Judee Sill : L’incroyable destin (tragique)
Judee Sill : une vie digne d’un roman d’Émile Zola ou Victor Hugo
Judith Lynne Sill nait en 1944 à Studio City, Californie. Elle apprend le piano dans un bar appartenant à son père.
Celui-ci meurt d’une pneumonie lorsqu’elle a 8 ans. Sa mère se remarie mais les rapports entre la jeune fille, celle-ci et son nouveau mari sont très violents si bien que sa mère décide de la transférer dans une école privée. Elle y fréquente des délinquants et commet, avec un complice masculin, une série de braquages. Suite à cela, elle est envoyée en pension où elle devient organiste d’église et apprend la musique gospel.
Après la mort de sa mère entre 1963 et 1965, elle commence à se droguer et rejoint un trio de jazz. Son addiction l’oblige à se prostituer, monter des arnaques qui la conduisent logiquement en prison. Pendant son incarcération elle apprend que son frère meurt. A sa sortie elle se marie au pianiste Robert Maurice Harris dit Bob Harris et décide de se mettre à la composition de chanson.
Elle rencontre Graham Nash et David Crosby avec qui elle part en tournée. Le premier produit son premier single Jesus Was A Cross Maker (voir ci-dessous). Elle vend sa chanson Lady-O (la version live et en solo en écoute plus bas) au groupe The Turtles. En 1971 sort son premier album, Judee Sill sur le label de David Geffen (grand magnat de la musique puis du cinéma), Asylum Records.
Ni cet album, ni le suivant Heart Food ne connaîtront le succès. Ces échecs la font peu à peu abandonné la musique. Elle meurt d’une overdose.
Une vie qu’aucun scénariste ne serait capable d’inventer, trop sombre, trop tragique pour sonner vrai.
L’indispensable réhabilitation de cette artiste tombée dans l’oubli.
Le 10 août 2018 est sorti Songs Of Rapture And Redemption : Rarities & Live qui regroupe des versions inédites, majoritairement en solo, des titres des deux albums officiels.

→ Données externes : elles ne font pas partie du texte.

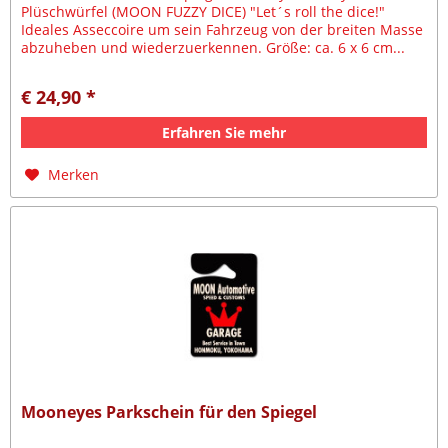
Plüschwürfel (MOON FUZZY DICE) "Let´s roll the dice!"
Ideales Asseccoire um sein Fahrzeug von der breiten Masse
abzuheben und wiederzuerkennen. Größe: ca. 6 x 6 cm...
€ 24,90 *
Erfahren Sie mehr
Merken
Mooneyes Parkschein für den Spiegel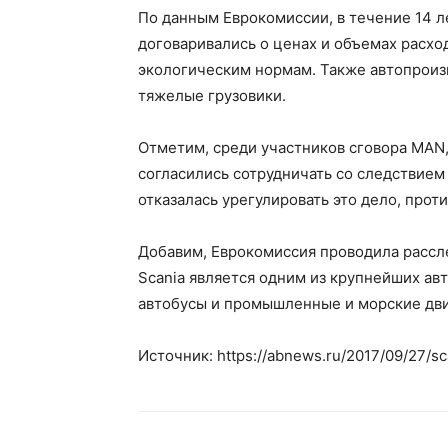
По данным Еврокомиссии, в течение 14 ле
договаривались о ценах и объемах расхо
экологическим нормам. Также автопроиз
тяжелые грузовики.
Отметим, среди участников сговора MAN, D
согласились сотрудничать со следствием
отказалась урегулировать это дело, про
Добавим, Еврокомиссия проводила рассле
Scania является одним из крупнейших ав
автобусы и промышленные и морские дви
Источник: https://abnews.ru/2017/09/27/sca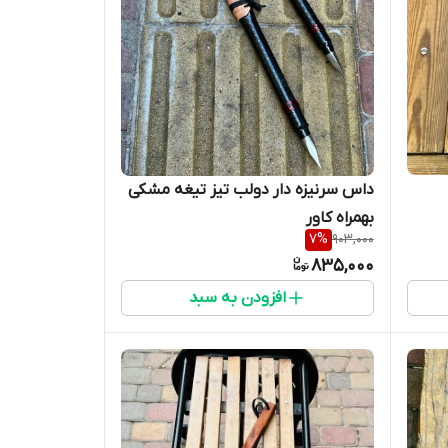
داس سرنیزه دار دولب تیز تیغه مشکی
بهمراه کاور
7
%
903,000
835,000
افزودن به سبد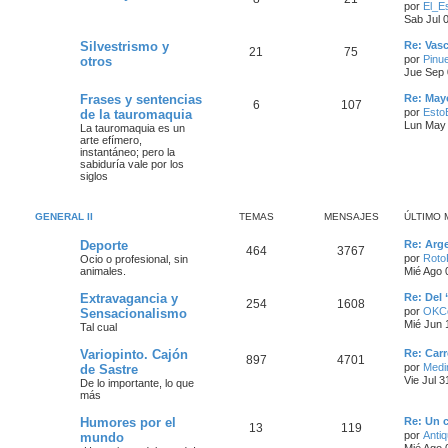
por
El_E
Sab Jul 
Silvestrismo y
Re: Vas
21
75
por
Pinu
otros
Jue Sep 
Frases y sentencias
Re: May
6
107
por
Esto
de la tauromaquia
Lun May 
La tauromaquia es un
arte efímero,
instantáneo; pero la
sabiduría vale por los
siglos
GENERAL II
TEMAS
MENSAJES
ÚLTIMO 
Deporte
Re: Arge
464
3767
por
Roto
Ocio o profesional, sin
animales.
Mié Ago 
Extravagancia y
Re: Del 
254
1608
por
OKCo
Sensacionalismo
Mié Jun 
Tal cual
Variopinto. Cajón
Re: Carr
897
4701
por
Medi
de Sastre
Vie Jul 
De lo importante, lo que
más
Humores por el
Re: Un 
13
119
por
Antiq
mundo
Mié Ago 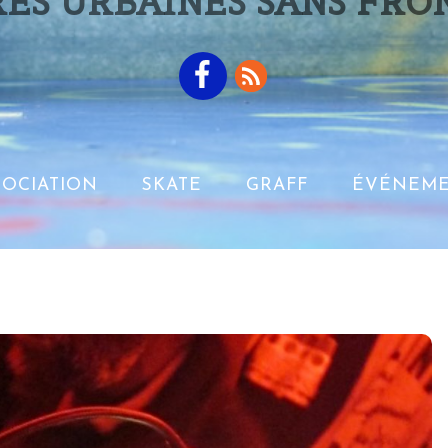
ES URBAINES SANS FRO
SOCIATION
SKATE
GRAFF
ÉVÉNEME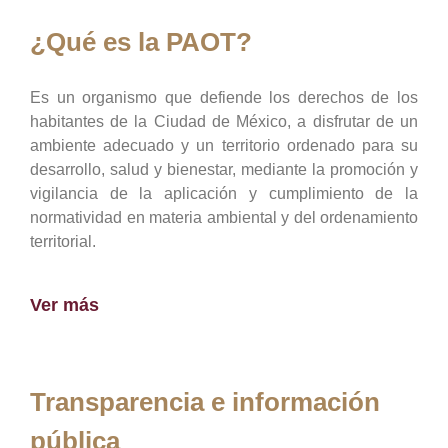
¿Qué es la PAOT?
Es un organismo que defiende los derechos de los
habitantes de la Ciudad de México, a disfrutar de un
ambiente adecuado y un territorio ordenado para su
desarrollo, salud y bienestar, mediante la promoción y
vigilancia de la aplicación y cumplimiento de la
normatividad en materia ambiental y del ordenamiento
territorial.
Ver más
Transparencia e información
pública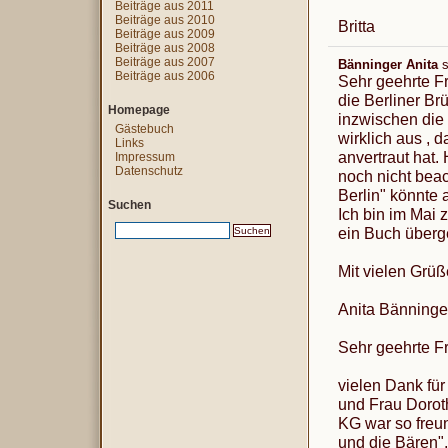
Beiträge aus 2011
Beiträge aus 2010
Britta
Beiträge aus 2009
Beiträge aus 2008
Beiträge aus 2007
Bänninger Anita
s
Beiträge aus 2006
Sehr geehrte F
die Berliner B
Homepage
inzwischen die
Gästebuch
wirklich aus ,
Links
anvertraut hat.
Impressum
Datenschutz
noch nicht bea
Berlin" könnte 
Suchen
Ich bin im Mai z
ein Buch überg
Mit vielen Grü
Anita Bänninge
Sehr geehrte F
vielen Dank für
und Frau Doro
KG war so freun
und die Bären",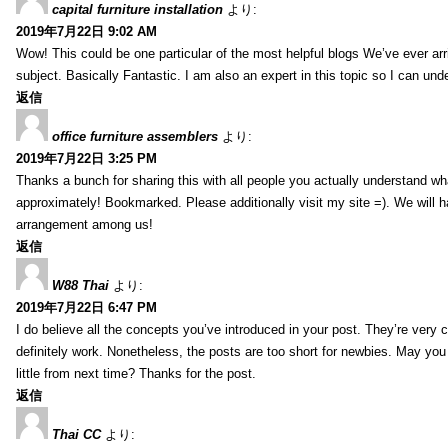
capital furniture installation
より:
2019年7月22日 9:02 AM
Wow! This could be one particular of the most helpful blogs We’ve ever arr
subject. Basically Fantastic. I am also an expert in this topic so I can unde
返信
office furniture assemblers
より:
2019年7月22日 3:25 PM
Thanks a bunch for sharing this with all people you actually understand w
approximately! Bookmarked. Please additionally visit my site =). We will h
arrangement among us!
返信
W88 Thai
より:
2019年7月22日 6:47 PM
I do believe all the concepts you’ve introduced in your post. They’re very
definitely work. Nonetheless, the posts are too short for newbies. May yo
little from next time? Thanks for the post.
返信
Thai CC
より: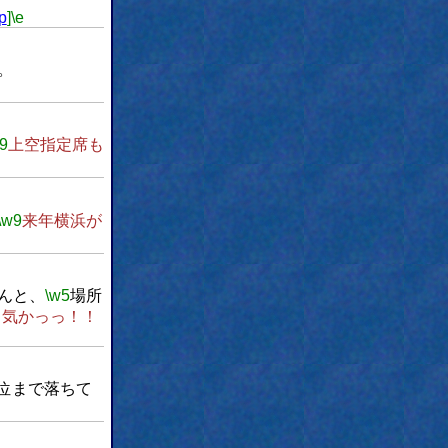
p
]
\e
。
9
上空指定席も
\w9
来年横浜が
んと、
\w5
場所
る気かっっ！！
位まで落ちて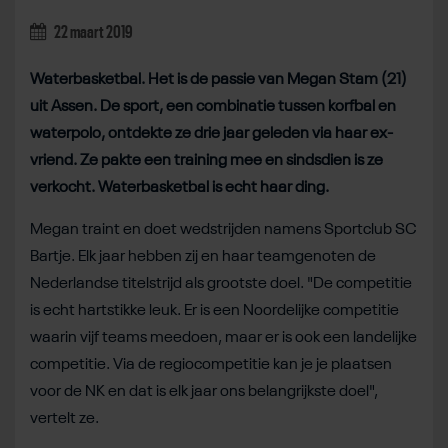
22 maart 2019
Waterbasketbal. Het is de passie van Megan Stam (21)
uit Assen. De sport, een combinatie tussen korfbal en
waterpolo, ontdekte ze drie jaar geleden via haar ex-
vriend. Ze pakte een training mee en sindsdien is ze
verkocht. Waterbasketbal is echt haar ding.
Megan traint en doet wedstrijden namens Sportclub SC
Bartje. Elk jaar hebben zij en haar teamgenoten de
Nederlandse titelstrijd als grootste doel. "De competitie
is echt hartstikke leuk. Er is een Noordelijke competitie
waarin vijf teams meedoen, maar er is ook een landelijke
competitie. Via de regiocompetitie kan je je plaatsen
voor de NK en dat is elk jaar ons belangrijkste doel",
vertelt ze.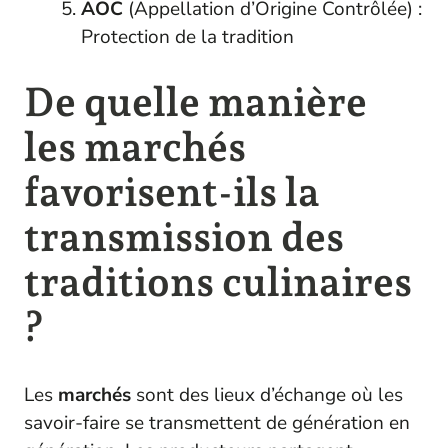
AOC
(Appellation d’Origine Contrôlée) :
Protection de la tradition
De quelle manière
les marchés
favorisent-ils la
transmission des
traditions culinaires
?
Les
marchés
sont des lieux d’échange où les
savoir-faire se transmettent de génération en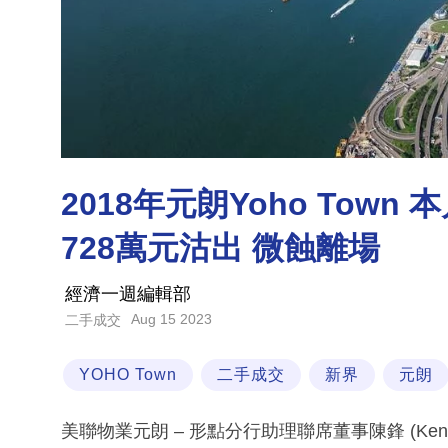
2018年元朗Yoho Town
728萬元沽出 微蝕離場
經濟一週編輯部
Aug 15 2023
二手成交
YOHO Town
二手成交
新界
元朗
美聯物業元朗 – 形點分行助理聯席董事陳鋒 (Ken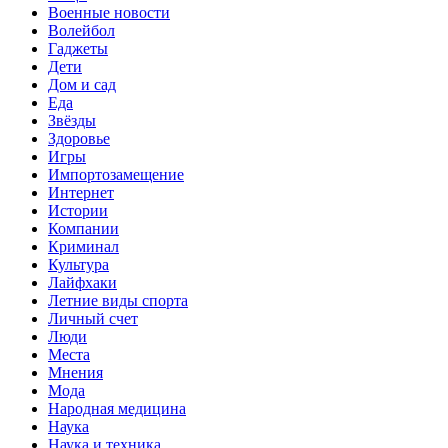
Военные новости
Волейбол
Гаджеты
Дети
Дом и сад
Еда
Звёзды
Здоровье
Игры
Импортозамещение
Интернет
Истории
Компании
Криминал
Культура
Лайфхаки
Летние виды спорта
Личный счет
Люди
Места
Мнения
Мода
Народная медицина
Наука
Наука и техника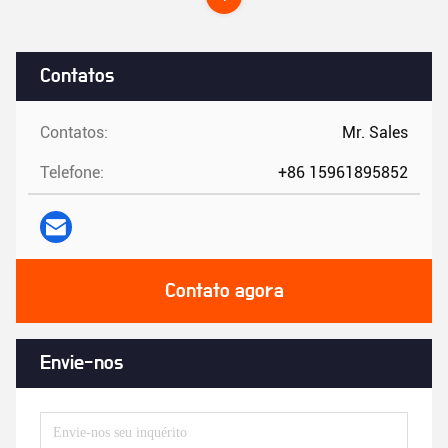
Contatos
Contatos:
Mr. Sales
Telefone:
+86 15961895852
Contato agora
Envie-nos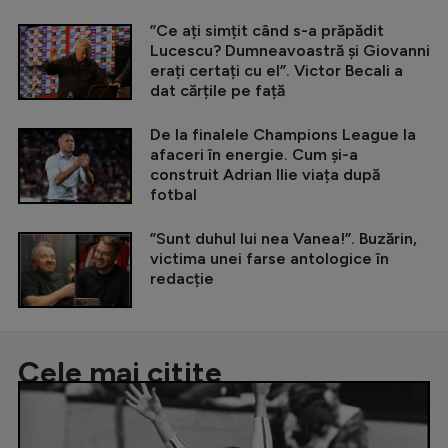
”Ce ați simțit când s-a prăpădit
Lucescu? Dumneavoastră și Giovanni
erați certați cu el”. Victor Becali a
dat cărțile pe față
De la finalele Champions League la
afaceri în energie. Cum și-a
construit Adrian Ilie viața după
fotbal
”Sunt duhul lui nea Vanea!”. Buzărin,
victima unei farse antologice în
redacție
Cele mai citite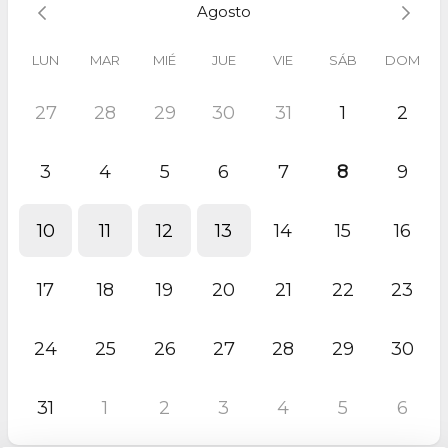
Agosto
Si no puedes conectar el día previsto, por favor
cancela o
reagenda tu llamada con suficiente antelación.
LUN
MAR
MIÉ
JUE
VIE
SÁB
DOM
Un saludo,
27
28
29
30
31
1
2
Equipo Scribook
www.scribook.com
3
4
5
6
7
8
9
10
11
12
13
14
15
16
17
18
19
20
21
22
23
24
25
26
27
28
29
30
31
1
2
3
4
5
6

Cet album vaut surtout pour les titres extraits d’un concert de la musicienne au Boston Music Hall. Ces enregistrements révèlent une personnalité attachante notamment grâce à la présentation au public de ces chansons, gage précieux de son humour. Au début de Jesus Was A Cross Maker (en écoute plus bas) elle confie que l’écriture musicale l’a sauvée (au moins temporairement). Sa fragilité transparait dans un trémolo dans sa voix lorsqu’elle donne le titre du morceau juste après avoir déclaré que c’était écrire cette chanson ou le suicide.
Le contexte mentionné permet de comprendre sa poésie et notamment l’ambiguïté des rapports qu’elle a entretenu avec la religion. Car on peut légitimement se demander comment elle a pu garder sa foi (cf pochette de son premier album où elle porte une croix bien en évidence) après tout ce qu’elle a enduré? Pourtant son œuvre baigne de cette amour pour Dieu.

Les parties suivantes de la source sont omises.